The law sets out that when a property is empty, the owner is liable for council tax. The owner is whoever has a material interest in the property - either with a freehold or leasehold interest granted for 6 months or more.

Assured shorthand tenancies

A common form of tenancy is an assured shorthold tenancy (AST) for a fixed term such as 6 months.

A tenant with a fixed-term tenancy of 6 months or more holds a material interest and if they vacate before the end of their tenancy, they will be liable for the council tax empty charge until their tenancy end-date.

If a tenant remains in the property after the expiry of the 6 months (in the absence of any provision in the original contract to the contrary or a new contract being entered into), then the AST automatically reverts to a statutory periodic tenancy.

Statutory periodic tenancies

If a tenant reverts to a statutory periodic tenancy this starts a new contract, and if the rent is paid calendar monthly, then the contract runs on a month-by-month basis. 

A tenant with a month-by-month statutory periodic tenancy does not have a material interest in the property, so they are only liable for council tax while they are living in the property. Once they vacate, the landlord will be responsible for the council tax empty charge.
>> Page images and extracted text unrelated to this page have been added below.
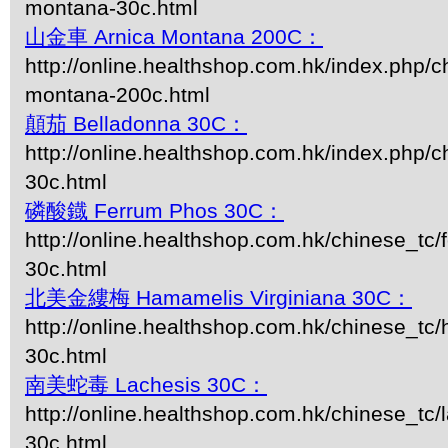
montana-30c.html
山金車 Arnica Montana 200C：
http://online.healthshop.com.hk/index.php/c
montana-200c.html
顛茄 Belladonna 30C：
http://online.healthshop.com.hk/index.php/c
30c.html
磷酸鐡 Ferrum Phos 30C：
http://online.healthshop.com.hk/chinese_tc
30c.html
北美金縷梅 Hamamelis Virginiana 30C：
http://online.healthshop.com.hk/chinese_tc/
30c.html
南美蛇毒 Lachesis 30C：
http://online.healthshop.com.hk/chinese_tc/
30c.html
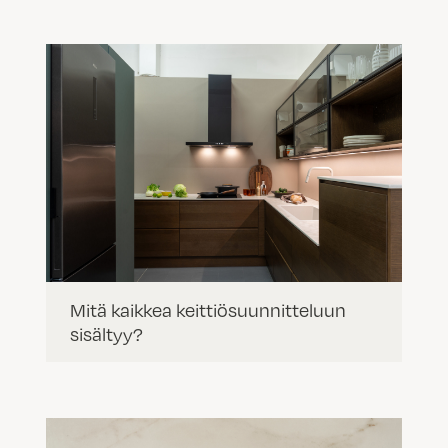
Mitä kaikkea keittiösuunnitteluun
sisältyy?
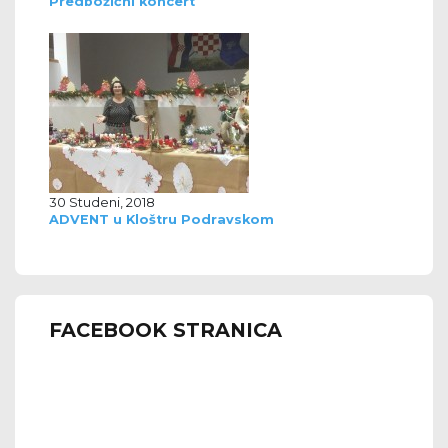
Predbožićni koncert
30 Studeni, 2018
ADVENT u Kloštru Podravskom
FACEBOOK STRANICA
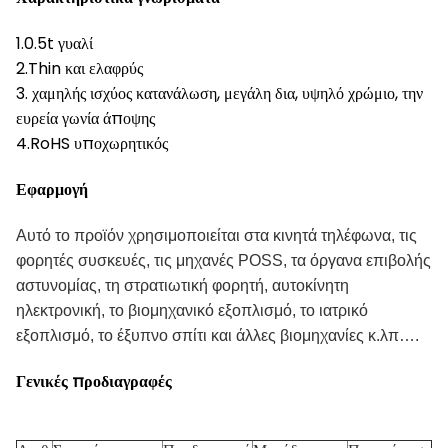
1.0.5t γυαλί
2.Thin και ελαφρύς
3. χαμηλής ισχύος κατανάλωση, μεγάλη δια, υψηλό χρώμιο, την
ευρεία γωνία άποψης
4.RoHS υποχωρητικός
Εφαρμογή
Αυτό το προϊόν χρησιμοποιείται στα κινητά τηλέφωνα, τις
φορητές συσκευές, τις μηχανές POSS, τα όργανα επιβολής
αστυνομίας, τη στρατιωτική φορητή, αυτοκίνητη
ηλεκτρονική, το βιομηχανικό εξοπλισμό, το ιατρικό
εξοπλισμό, το έξυπνο σπίτι και άλλες βιομηχανίες
κ.λπ….
Γενικές προδιαγραφές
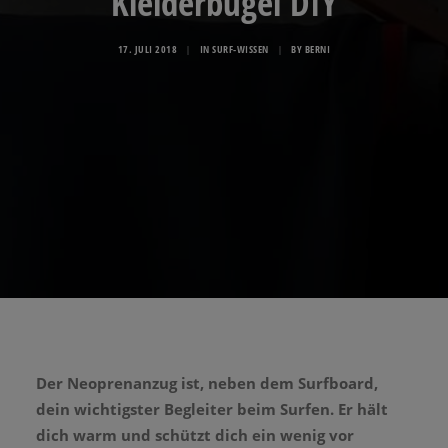
Kleiderbügel DIY
17. JULI 2018
|
IN
SURF-WISSEN
|
BY
BERNI
Der Neoprenanzug ist, neben dem Surfboard,
dein wichtigster Begleiter beim Surfen. Er hält
dich warm und schützt dich ein wenig vor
Contractual periodic tenancy

Instead of a statutory periodic tenancy, landlords can make clear in the original tenancy agreement that the tenancy will become a contractual periodic tenancy after the fixed period.

This means the tenant continues to have a material interest in the property as the extension is treated as a continuation of the original contract. 

Case law

Case law has provided clarity as to who is liable for the council tax once a tenant vacates.
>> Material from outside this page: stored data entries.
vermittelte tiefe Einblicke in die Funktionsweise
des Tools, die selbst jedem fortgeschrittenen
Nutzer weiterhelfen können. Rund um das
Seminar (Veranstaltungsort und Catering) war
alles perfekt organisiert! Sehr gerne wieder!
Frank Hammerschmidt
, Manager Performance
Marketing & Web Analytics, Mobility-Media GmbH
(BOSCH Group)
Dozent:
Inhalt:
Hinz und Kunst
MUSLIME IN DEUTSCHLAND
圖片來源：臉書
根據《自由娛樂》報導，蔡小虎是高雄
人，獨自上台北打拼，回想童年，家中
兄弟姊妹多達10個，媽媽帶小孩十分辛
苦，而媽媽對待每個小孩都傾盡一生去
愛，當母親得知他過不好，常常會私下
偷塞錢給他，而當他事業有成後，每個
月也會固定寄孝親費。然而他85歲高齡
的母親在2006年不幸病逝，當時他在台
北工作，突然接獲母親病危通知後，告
In the High Court case of MacAttram v London Borough of Camden 2012, the judge stated that fixed term and statutory periodic tenancies cannot be joined together to make one total tenancy period of over 6 months.
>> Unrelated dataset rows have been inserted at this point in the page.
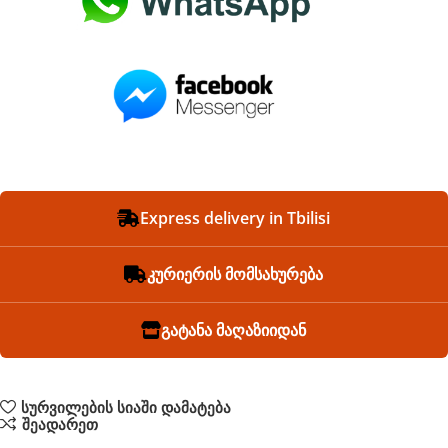
Express delivery in Tbilisi
კურიერის მომსახურება
გატანა მაღაზიიდან
სურვილების სიაში დამატება
შეადარეთ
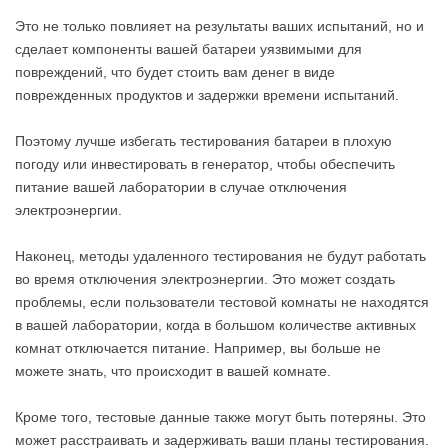
Это не только повлияет на результаты ваших испытаний, но и
сделает компоненты вашей батареи уязвимыми для
повреждений, что будет стоить вам денег в виде
поврежденных продуктов и задержки времени испытаний.
Поэтому лучше избегать тестирования батареи в плохую
погоду или инвестировать в генератор, чтобы обеспечить
питание вашей лаборатории в случае отключения
электроэнергии.
Наконец, методы удаленного тестирования не будут работать
во время отключения электроэнергии. Это может создать
проблемы, если пользователи тестовой комнаты не находятся
в вашей лаборатории, когда в большом количестве активных
комнат отключается питание. Например, вы больше не
можете знать, что происходит в вашей комнате.
Кроме того, тестовые данные также могут быть потеряны. Это
может расстраивать и задерживать ваши планы тестирования.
Instead of being a continuation of the original tenancy, the tenancy becomes a new periodic tenancy and so the tenant cannot be regarded as holding a material interest in the property from the start date of that new periodic tenancy. 

In Leeds City Council v Broadley 2016 the High Court held that a contractual periodic tenancy following a 6 month fixed term takes effect as a single term and not as two separate tenancies. Therefore the council tax liability remained with the tenant rather than the landlord.